當聽到程咬金将李斯文的樁樁偉迹一一道來,封倫暗道一聲不妙,昨夜李道彥這狗東西可沒說過,今天要打壓的是個這麽玩意?
他不是年僅十五,是整個長安出了名的纨绔子弟麽,怎麽會是如此能臣?
瞅着兄弟罵的這麽痛快,秦瓊長歎一聲,也不願再忍下去,起身與程咬金并肩而戰,其聲郎朗:
“今有奸佞之徒,心懷叵測,妄圖借皇後遇刺之事,誣陷忠良,擾亂朝綱。”
“中書令封倫,年事雖高,卻爲私利所蔽,不察真相,不明是非,便聯合群臣,倉促上書請緝拿藍田公李斯文。
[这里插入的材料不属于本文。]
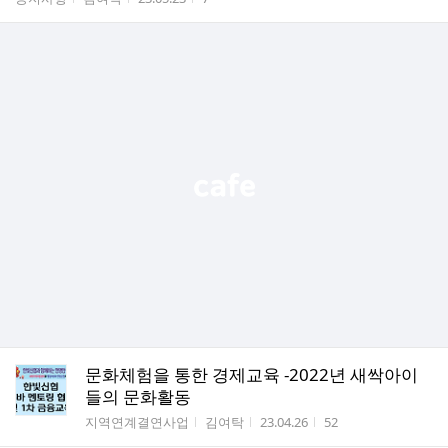
문화체험을 통한 경제교육 -2022년 새싹아이
들의 문화활동
게시판명
작성자
작성시간
조회수
지역연계결연사업
김여탁
23.04.26
52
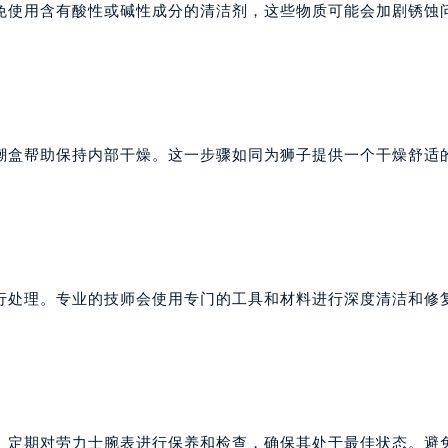
免使用含有酸性或碱性成分的清洁剂，这些物质可能会加剧锈蚀
。
潮盒帮助保持内部干燥。这一步骤如同为狮子提供一个干燥舒适
行处理。专业的技师会使用专门的工具和材料进行深度清洁和修
。定期对劳力士腕表进行保养和检查，确保其处于最佳状态。避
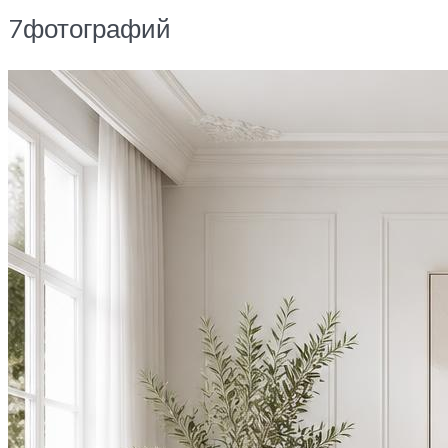
7фотографий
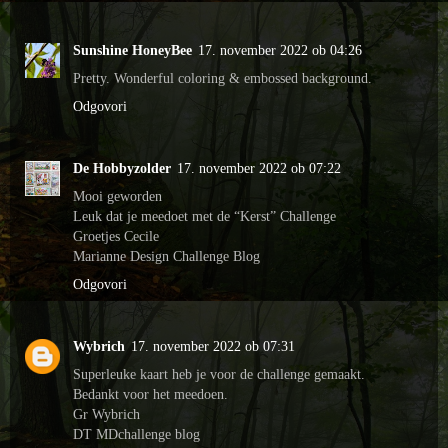
Sunshine HoneyBee
17. november 2022 ob 04:26
Pretty. Wonderful coloring & embossed background.
Odgovori
De Hobbyzolder
17. november 2022 ob 07:22
Mooi geworden
Leuk dat je meedoet met de “Kerst” Challenge
Groetjes Cecile
Marianne Design Challenge Blog
Odgovori
Wybrich
17. november 2022 ob 07:31
Superleuke kaart heb je voor de challenge gemaakt.
Bedankt voor het meedoen.
Gr Wybrich
DT MDchallenge blog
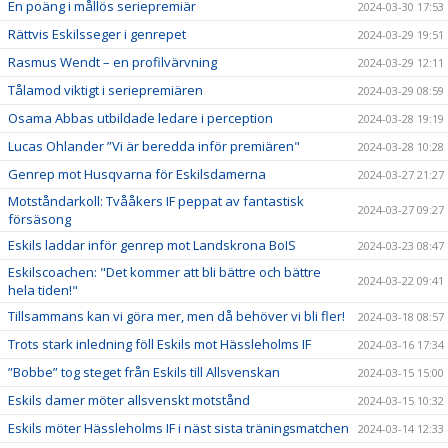
En poäng i mållös seriepremiär
2024-03-30 17:53
Rättvis Eskilsseger i genrepet
2024-03-29 19:51
Rasmus Wendt – en profilvärvning
2024-03-29 12:11
Tålamod viktigt i seriepremiären
2024-03-29 08:59
Osama Abbas utbildade ledare i perception
2024-03-28 19:19
Lucas Ohlander ”Vi är beredda inför premiären"
2024-03-28 10:28
Genrep mot Husqvarna för Eskilsdamerna
2024-03-27 21:27
Motståndarkoll: Tvååkers IF peppat av fantastisk
2024-03-27 09:27
försäsong
Eskils laddar inför genrep mot Landskrona BoIS
2024-03-23 08:47
Eskilscoachen: "Det kommer att bli bättre och bättre
2024-03-22 09:41
hela tiden!"
Tillsammans kan vi göra mer, men då behöver vi bli fler!
2024-03-18 08:57
Trots stark inledning föll Eskils mot Hässleholms IF
2024-03-16 17:34
”Bobbe” tog steget från Eskils till Allsvenskan
2024-03-15 15:00
Eskils damer möter allsvenskt motstånd
2024-03-15 10:32
Eskils möter Hässleholms IF i näst sista träningsmatchen
2024-03-14 12:33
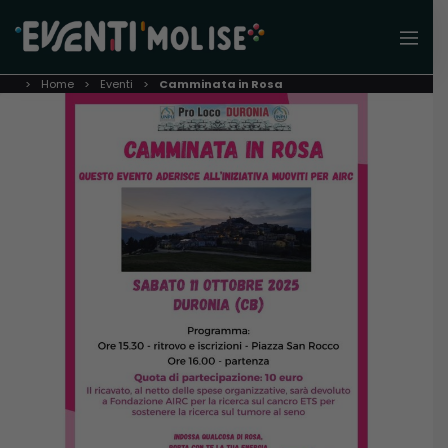
Home
Eventi
Camminata in Rosa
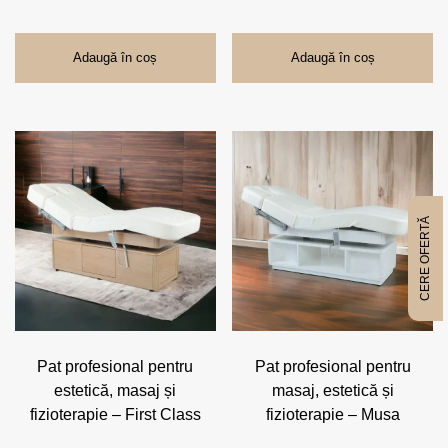
Adaugă în coș
Adaugă în coș
Acest
produs
are
mai
multe
CERE OFERTĂ
variații.
Opțiunile
pot
fi
alese
în
pagina
Pat profesional pentru
Pat profesional pentru
produsului.
estetică, masaj și
masaj, estetică și
fizioterapie – First Class
fizioterapie – Musa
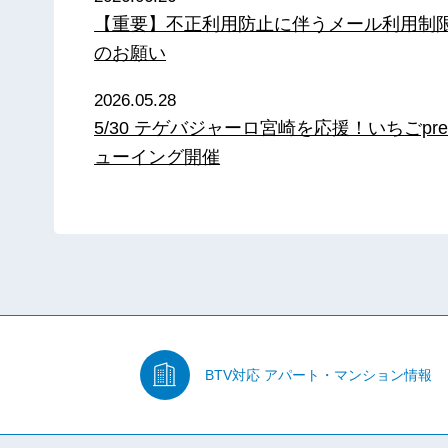
【重要】不正利用防止に伴うメール利用制
のお願い
2026.05.28
5/30 テゲバジャーロ宮崎を応援！いちごpre
ューイング開催
BTV対応
アパート・マンション情報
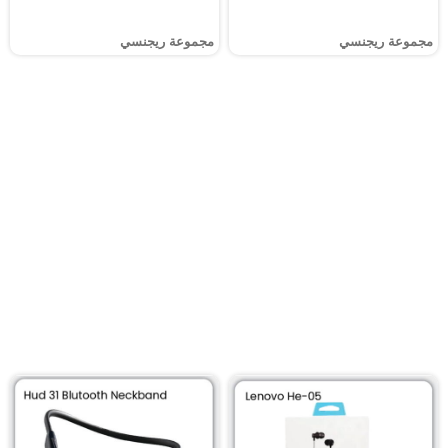
مجموعة ريجنسي
مجموعة ريجنسي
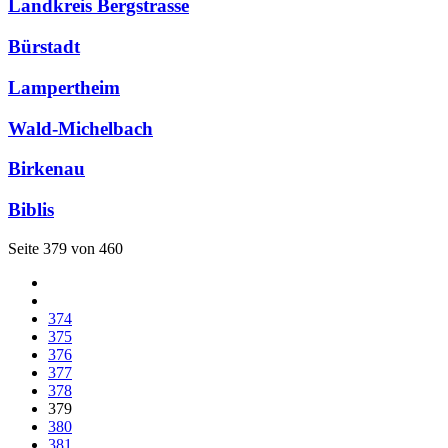
Landkreis Bergstrasse
Bürstadt
Lampertheim
Wald-Michelbach
Birkenau
Biblis
Seite 379 von 460
374
375
376
377
378
379
380
381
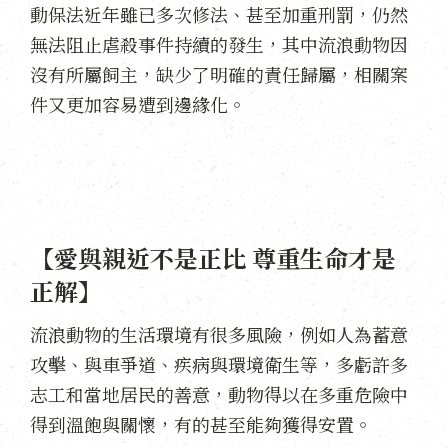
動保法近年雖已多次修法、甚至加重刑罰，仍然
無法阻止虐殺事件持續的發生，其中流浪動物因
沒有所屬飼主，缺少了明確的責任歸屬，相關案
件又更加容易遭到邊緣化。
【愛與親近不是正比 尊重生命才是
正解】
流浪動物的生活環境有很多風險，例如人為蓄意
攻擊、與車爭道、疾病與環境衛生等，多虧許多
志工和當地居民的善意，動物得以在多重危險中
得到溫飽與關懷，有的甚至能夠獲得安置。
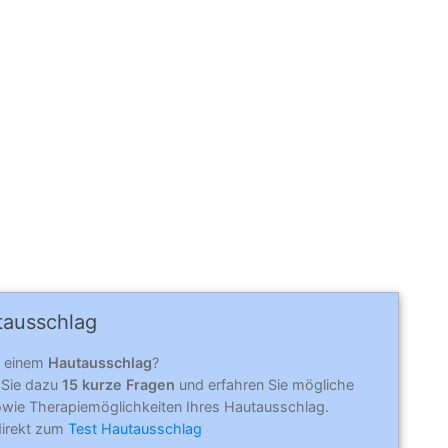
aus­schlag
n einem
Hautausschlag
?
 Sie dazu
15 kurze Fragen
und erfahren Sie mögliche
wie Therapiemöglichkeiten Ihres Hautausschlag.
direkt zum
Test Hautausschlag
”
“聽其言無根無據,僅以疑似之迹、片面之詞,便欲置朝中賢良于死地。此等行徑,看似大義,實則借公濟私,欲陷我朝于不義,亂我大唐之根基!”
罵得好啊,李斯文就算再怎麽混賬,畢竟也是徐家唯一的獨苗,朝廷敕封的功勳,尤其是你們這些亂臣賊子能栽贓陷害的!
魏征憋了一清早的暴脾氣,再也不慣着封倫,在朝上風向轉變的下一瞬,赫然起身,接過秦瓊的話茬,捋須悠悠而道:
“啓禀陛下,以臣之見,兩位國公心中憂患不無道理,今日一事,可見朝堂上如封倫之流的奸臣惡黨絕非少數。”
“這些人多年來結黨營私,不斷排除異己,蒙蔽聖聽,緻使無數忠良之士吞聲忍氣,無法施展心中抱負,民間疾苦不得上達天聽。”
“長此以往,唯恐國将不國,天下危矣!”
“臣懇請陛下施展霹靂手段,清理朝中奸臣,詳查封倫等人背後勢力,将攪動是非者一網打盡,以還朝堂以清明。”
“當然,陛下也應廣開言路,傾聽忠良之谏,讓真正爲國爲民之人得以施展才華,輔佐陛下成就盛世偉業!”